[INFORMATION GIVEN — start]

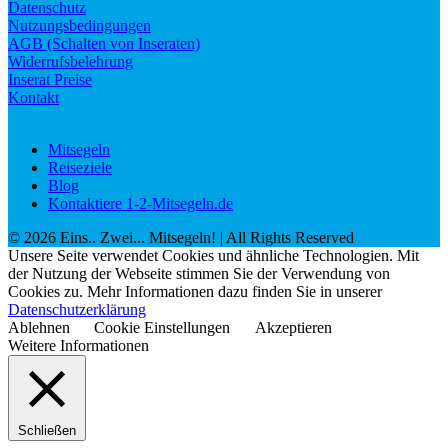
Datenschutz
Nutzungsbedingungen
AGB (Schalten von Inseraten)
Widerrufsbelehrung
Inserat Preise
Kontakt
Mitsegeln
Reiseziele
Blog
Kontaktiere 1-2-Mitsegeln.de
©
2026
Eins.. Zwei... Mitsegeln!
| All Rights Reserved
Unsere Seite verwendet Cookies und ähnliche Technologien. Mit
der Nutzung der Webseite stimmen Sie der Verwendung von
Cookies zu. Mehr Informationen dazu finden Sie in unserer
Datenschutzerklärung
Ablehnen
Cookie Einstellungen
Akzeptieren
Weitere Informationen
Schließen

[INFORMATION GIVEN — finish]

Return all the records exactly. Skip the pictures.

ANSWER TO THIS TASK =>
Datenschutz
Nutzungsbedingungen
AGB (Schalten von Inseraten)
Widerrufsbelehrung
Inserat Preise
Kontakt
Mitsegeln
Reiseziele
Blog
Kontaktiere 1-2-Mitsegeln.de
©
2026
Eins.. Zwei... Mitsegeln!
| All Rights Reserved
Unsere Seite verwendet Cookies und ähnliche Technologien. Mit
der Nutzung der Webseite stimmen Sie der Verwendung von
Cookies zu. Mehr Informationen dazu finden Sie in unserer
Datenschutzerklärung
Ablehnen
Cookie Einstellungen
Akzeptieren
Weitere Informationen
Schließen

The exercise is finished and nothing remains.